**TASK ITEM:**
Using the records below, write out only the lines from the line containing "лоджии, брусья также соединяют" up to and including the line containing "jednej sytuacji", exactly, with no pictures.

**MATERIAL PROVIDED:**
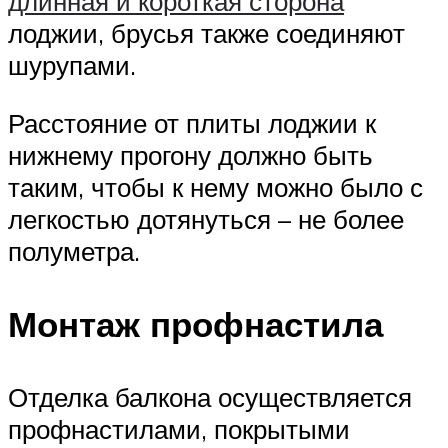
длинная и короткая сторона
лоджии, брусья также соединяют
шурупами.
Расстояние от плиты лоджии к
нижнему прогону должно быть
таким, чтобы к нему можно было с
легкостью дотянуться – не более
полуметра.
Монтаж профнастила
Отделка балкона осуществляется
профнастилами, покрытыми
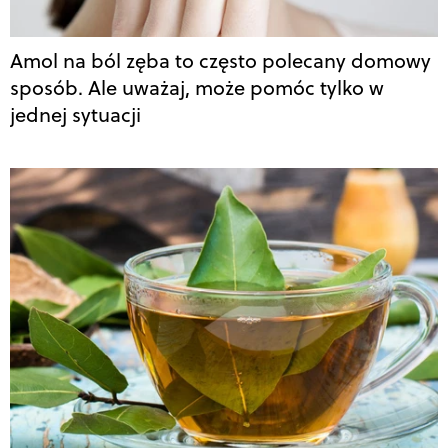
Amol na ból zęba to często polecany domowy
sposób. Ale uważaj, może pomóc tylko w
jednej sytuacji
--
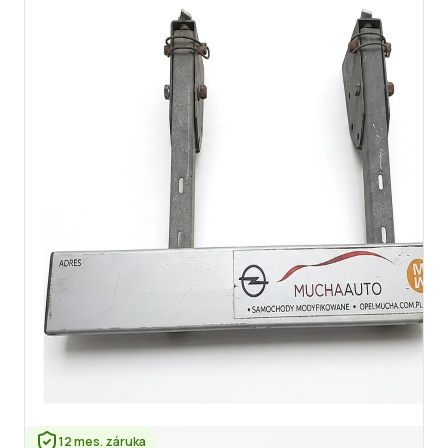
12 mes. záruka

**PROBLEM SOLUTION:**
лоджии, брусья также соединяют
шурупами.
Расстояние от плиты лоджии к
нижнему прогону должно быть
таким, чтобы к нему можно было с
легкостью дотянуться – не более
полуметра.
Монтаж профнастила
Отделка балкона осуществляется
профнастилами, покрытыми
Amol na ból zęba to często polecany domowy
sposób. Ale uważaj, może pomóc tylko w
jednej sytuacji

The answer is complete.